Exercise: Give back every entry in full, exactly as it reads.

** Given records follows **

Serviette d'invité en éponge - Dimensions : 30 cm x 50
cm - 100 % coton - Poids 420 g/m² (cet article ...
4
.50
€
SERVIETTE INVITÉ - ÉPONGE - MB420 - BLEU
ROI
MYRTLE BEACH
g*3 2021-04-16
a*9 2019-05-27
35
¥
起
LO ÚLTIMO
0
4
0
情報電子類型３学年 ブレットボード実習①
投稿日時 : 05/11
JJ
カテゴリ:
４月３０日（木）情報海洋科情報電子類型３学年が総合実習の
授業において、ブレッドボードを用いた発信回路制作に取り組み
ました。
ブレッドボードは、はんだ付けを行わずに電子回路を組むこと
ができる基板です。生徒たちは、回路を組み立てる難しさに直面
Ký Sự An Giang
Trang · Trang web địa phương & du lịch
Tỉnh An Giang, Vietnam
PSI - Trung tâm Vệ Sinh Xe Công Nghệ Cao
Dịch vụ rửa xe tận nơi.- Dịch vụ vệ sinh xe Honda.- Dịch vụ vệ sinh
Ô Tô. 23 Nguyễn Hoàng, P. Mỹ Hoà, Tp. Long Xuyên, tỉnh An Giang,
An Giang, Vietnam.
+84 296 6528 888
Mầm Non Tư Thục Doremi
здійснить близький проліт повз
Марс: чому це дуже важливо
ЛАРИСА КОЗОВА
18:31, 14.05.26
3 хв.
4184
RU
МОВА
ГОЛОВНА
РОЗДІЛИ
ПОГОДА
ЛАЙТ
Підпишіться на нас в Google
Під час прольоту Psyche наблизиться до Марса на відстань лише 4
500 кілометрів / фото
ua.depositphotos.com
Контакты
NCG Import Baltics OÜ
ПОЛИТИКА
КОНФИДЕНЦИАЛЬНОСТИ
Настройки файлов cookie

** End of Given records **

Answer section:
Serviette d'invité en éponge - Dimensions : 30 cm x 50
cm - 100 % coton - Poids 420 g/m² (cet article ...
4
.50
€
SERVIETTE INVITÉ - ÉPONGE - MB420 - BLEU
ROI
MYRTLE BEACH
g*3 2021-04-16
a*9 2019-05-27
35
¥
起
LO ÚLTIMO
0
4
0
情報電子類型３学年 ブレットボード実習①
投稿日時 : 05/11
JJ
カテゴリ:
４月３０日（木）情報海洋科情報電子類型３学年が総合実習の
授業において、ブレッドボードを用いた発信回路制作に取り組み
ました。
ブレッドボードは、はんだ付けを行わずに電子回路を組むこと
ができる基板です。生徒たちは、回路を組み立てる難しさに直面
Ký Sự An Giang
Trang · Trang web địa phương & du lịch
Tỉnh An Giang, Vietnam
PSI - Trung tâm Vệ Sinh Xe Công Nghệ Cao
Dịch vụ rửa xe tận nơi.- Dịch vụ vệ sinh xe Honda.- Dịch vụ vệ sinh
Ô Tô. 23 Nguyễn Hoàng, P. Mỹ Hoà, Tp. Long Xuyên, tỉnh An Giang,
An Giang, Vietnam.
+84 296 6528 888
Mầm Non Tư Thục Doremi
здійснить близький проліт повз
Марс: чому це дуже важливо
ЛАРИСА КОЗОВА
18:31, 14.05.26
3 хв.
4184
RU
МОВА
ГОЛОВНА
РОЗДІЛИ
ПОГОДА
ЛАЙТ
Підпишіться на нас в Google
Під час прольоту Psyche наблизиться до Марса на відстань лише 4
500 кілометрів / фото
ua.depositphotos.com
Контакты
NCG Import Baltics OÜ
ПОЛИТИКА
КОНФИДЕНЦИАЛЬНОСТИ
Настройки файлов cookie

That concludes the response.